Ainsi, nous avons procédé à des recherches de poste compatibles avec votre qualification et votre expérience sur d'autres chantiers au sein de Quille Construction qui se sont révélées infructueuses.
De plus, à travers l'accord d'entreprise relatif à la pérennisation de l'emploi sur le chantier de l'EPR, un forum emploi a été organisé le 22 novembre 2011, destiné à faire se rencontrer les recruteurs des entreprises de Bouygues Construction et les collaborateurs en contrat à durée de chantier pour pérenniser l'emploi au sein du Groupe Bouygues Construction.
Enfin, dans le cadre de ce même accord et conformément à l'engagement pris par l'entreprise dans le cadre de l'EDEC, Engagement et Développement des Emplois et de Compétences, vous avez été reçu par le référent emploi du chantier et avons avec votre accord transmis votre fiche d'intention relatant votre parcours sur le chantier et vos attentes en termes de reclassement à l'Equipe Emploi Formation en charge de reclassement des salariés du chantier.
Malgré toutes ces démarches et pour faire suite à notre entretien et à la consultation du comité d'entreprise lors de sa réunion du 20 décembre 2011, nous sommes contraints de vous notifier, par la présente, votre licenciement pour fin de chantier.
Conformément aux dispositions de la convention collective qui régit nos rapports, nous vous confirmons que la durée de votre préavis est de deux mois. Nous vous demandons d'effectuer ce préavis qui prendra effet le 11 février 2012, date de présentation de la présente lettre à votre domicile et qui prendra fin le 12 avril 2012, date de fin des tâches qui sont les vôtres... ».
Motifs relatifs à M. C... : « Nous vous avons embauché le 17 mars 2008 au poste d'assistant coffreur (OE2) dans le cadre d'un contrat à durée de chantier sur le chantier de l'EPR de [...] .
Compte tenu de l'état d'avancement du chantier et notamment, la mise à disposition à notre client des différents bâtiments de l'Ilot Conventionnel et du bâtiment HQ et des mises à disposition des bâtiments HL et HN prévues respectivement en Mars et Avril 2012, et par voie de conséquence, de l'achèvement de vos tâches sur ce chantier, nous avons tenté de vous reclasser au sein de notre entreprise et même au sein de notre groupe.
Ainsi, nous avons procédé à des recherches de poste compatibles avec votre qualification et votre expérience sur d'autres chantiers au sein de Quille Construction qui se sont révélées infructueuses.
De plus, à travers l'accord d'entreprise relatif à la pérennisation de l'emploi sur le chantier de l'EPR, un forum emploi a été organisé le 22 novembre 2011, destiné à faire se rencontrer les recruteurs des entreprises de Bouygues Construction et les collaborateurs en contrat à durée de chantier pour pérenniser l'emploi au sein du Groupe Bouygues Construction.
Enfin, dans le cadre de ce même accord et conformément à l'engagement pris par l'entreprise dans le cadre de l'EDEC, Engagement et Développement des Emplois et de Compétences, vous avez été reçu par le référent emploi du chantier et avons avec votre accord transmis votre fiche d'intention relatant votre parcours sur le chantier et vos attentes en termes de reclassement à l'Equipe Emploi Formation en charge de reclassement des salariés du chantier.
Malgré toutes ces démarches et pour faire suite à notre entretien et à la consultation du comité d'entreprise lors de sa réunion du 20 décembre 2011, nous sommes contraints de vous notifier, par la présente, votre licenciement pour fin de chantier.
Conformément aux dispositions de la convention collective qui régit nos rapports, nous vous confirmons que la durée de votre préavis est de deux mois.
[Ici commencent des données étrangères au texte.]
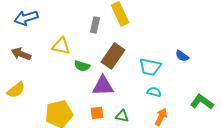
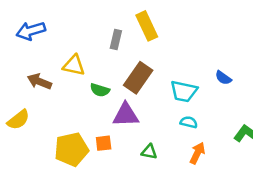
brown arrow: (21, 54) -> (39, 81), moved
orange square: (97, 113) -> (104, 143), moved

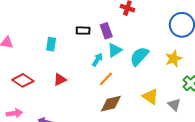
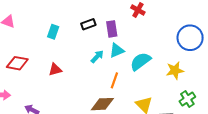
black rectangle: (83, 31) -> (88, 24), turned -32
orange line: (106, 79) -> (114, 80), moved, turned -35
red diamond: (23, 80) -> (17, 63), turned -35

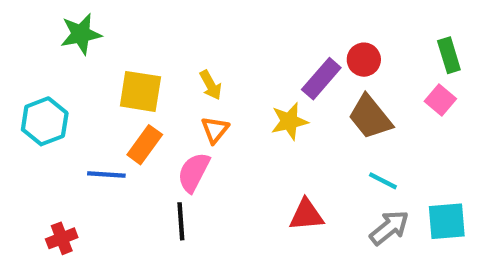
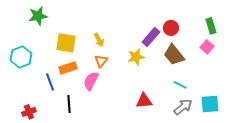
orange rectangle: (145, 145) -> (68, 68), turned 36
blue line: (106, 174) -> (50, 82), turned 66
black line: (181, 221) -> (69, 104), moved

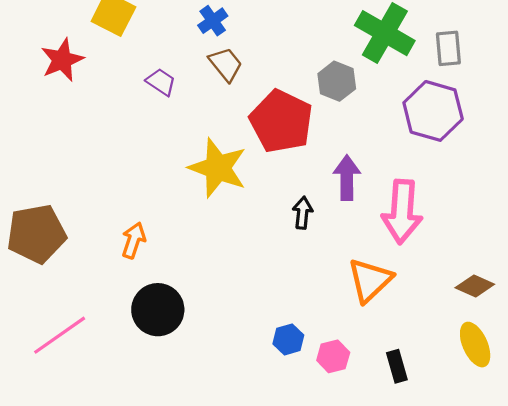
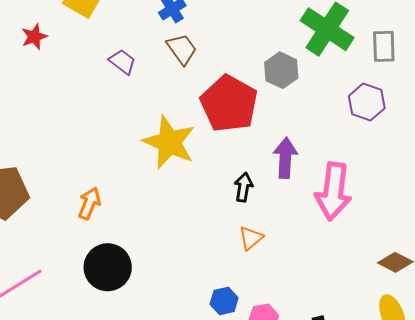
red star: (62, 60) -> (34, 37), size x0.7
purple hexagon: (433, 111) -> (367, 102), size x0.7
orange triangle: (370, 280) -> (251, 238), moved, size x0.6

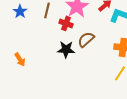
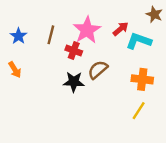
orange arrow: (20, 59) -> (15, 70), moved

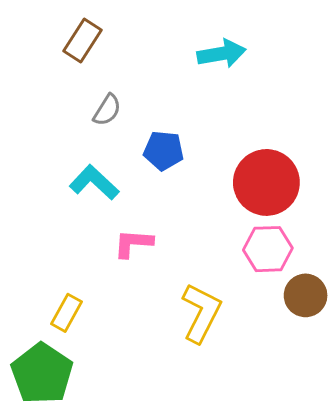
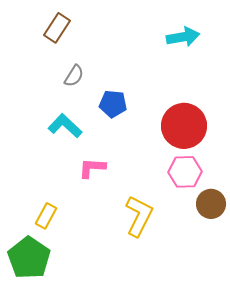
cyan arrow: (222, 54) -> (183, 37), moved

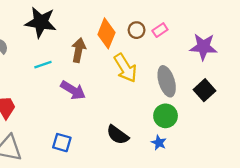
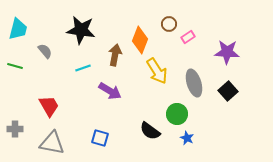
brown circle: (137, 30) -> (169, 24), moved
green circle: (166, 116) -> (177, 114), moved

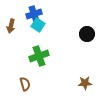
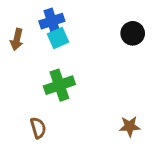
cyan square: (38, 25) -> (58, 38), turned 32
black circle: (87, 34) -> (133, 33), moved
Nous vous demandons d'effectuer ce préavis qui prendra effet le 15 février 2012, date de présentation de la présente lettre à votre domicile et qui prendra fin le 14 avril 2012, date de fin des tâches qui sont les vôtres... ».
Motifs relatifs à M. D... : « Nous vous avons embauché le 5 novembre 2007 au poste de coffreur bancheur principal (CP2) dans le cadre d'un contrat à durée de chantier sur le chantier de l'EPR de [...].
Compte tenu de l'état d'avancement du chantier et notamment, la mise à disposition, à notre client, des différents bâtiments de l'Ilot Conventionnel et du bâtiment HQ et des mises à disposition des bâtiments HL et HN prévues respectivement en Mars et Avril 2012, et par voie de conséquence, de l'achèvement de vos tâches sur ce chantier, nous avons tenté de vous reclasser au sein de notre entreprise et même au sein de notre groupe.
Ainsi, nous avons procédé à des recherches de poste compatibles avec votre qualification et votre expérience sur d'autres chantiers au sein de Quille Construction qui se sont révélées infructueuses.
De plus, à travers l'accord d'entreprise relatif à la pérennisation de l'emploi sur le chantier de l'EPR, un forum emploi a été organisé le 22 novembre 2011, destiné à faire se rencontrer les recruteurs des entreprises de Bouygues Construction et les collaborateurs en contrat à durée de chantier pour pérenniser l'emploi au sein du Groupe Bouygues Construction.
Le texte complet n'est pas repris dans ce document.